The formula followed by Welch and his 27 fellow partners looks to have worked. In the year to March 2011, the group completed 106 deals worth £403m.

The company was relatively unscathed by the recession, although it did suffer staff cutbacks, and this year recorded solid results despite the tough economic climate. In the year ending March 2011, the practice saw revenues increase by 10%, from £8.4m to £9.3m, with pre-tax profits rising 20% from £2.5m to £3m.

Highlights of recent years include its involvement in the £173m sale of South Shields- based fashion retailer Visage to Hong Kong firm Li & Fung and several key appointments alongside an increase in the number of partners at the firm to 28.

Welch laughs when it is suggested that the company powered through the recession. “We were careful about costs and overheads but then you’ve just got to get on with it,” he says.

Looking forward to 2012 he believes there are opportunities for growth for the Newcastle firm, despite the threat of another plunge into recession and the ongoing turmoil in Europe.

“I am absolutely certain that there is a real opportunity still out there for a firm like ours that is absolutely committed to the North East but we have no intentions to expand into Leeds, Manchester or anywhere else.

“There is plenty of work that we can do both here in the region and by the increasing number of businesses from outside the region that are instructing us to act for them, which are national and international businesses.

“In terms of next year, it’s hard for any business to make accurate predictions about growth and you’ve just got to get on with what you’re good at and keep doing what you do well.
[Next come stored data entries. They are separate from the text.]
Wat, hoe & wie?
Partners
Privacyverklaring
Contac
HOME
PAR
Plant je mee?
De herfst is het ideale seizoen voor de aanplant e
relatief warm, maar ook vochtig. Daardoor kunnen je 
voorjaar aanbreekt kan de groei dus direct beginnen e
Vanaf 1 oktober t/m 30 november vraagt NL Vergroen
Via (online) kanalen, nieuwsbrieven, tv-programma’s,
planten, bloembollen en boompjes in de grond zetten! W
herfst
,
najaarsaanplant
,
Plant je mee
There’s no point in sitting here worrying about what’s going to happen in the eurozone. If you are going to worry – and I do worry quite a lot – you might as well worry about things you can actually control, like how well we can look after clients, how competitively you are priced and keep focused on the things that you can influence.”

When not worrying about the factors Welch can influence, much of his time is spent in charitable roles both in his pro bono and CSR work for Muckle and in his role of vice-president at the Community Foundation.

“Lawyers are in quite a privileged position and it’s right that we use it to make a fairer society,” he says. “We can’t help with the hard social issues like domestic violence or housing or some aspects of debt because we just don’t have the skills to do that but what we can do is help charities of all sizes on an unpaid basis very often with their governance and property issues and their issues as employers.”

His 10-year involvement at the Community Foundation, which acts as a hub for community philanthropy in the region by matching donors with causes, began at a community project in Benwell in Newcastle’s West End.

“I have been incredibly fortunate in my life and it’s part of my Christian belief that when you are as fortunate as I have been, it is incumbent on you to do what you can to help others. And so the Community Foundation was a great opportunity for me to do something with my skills as a commercial lawyer and with my knowledge of business.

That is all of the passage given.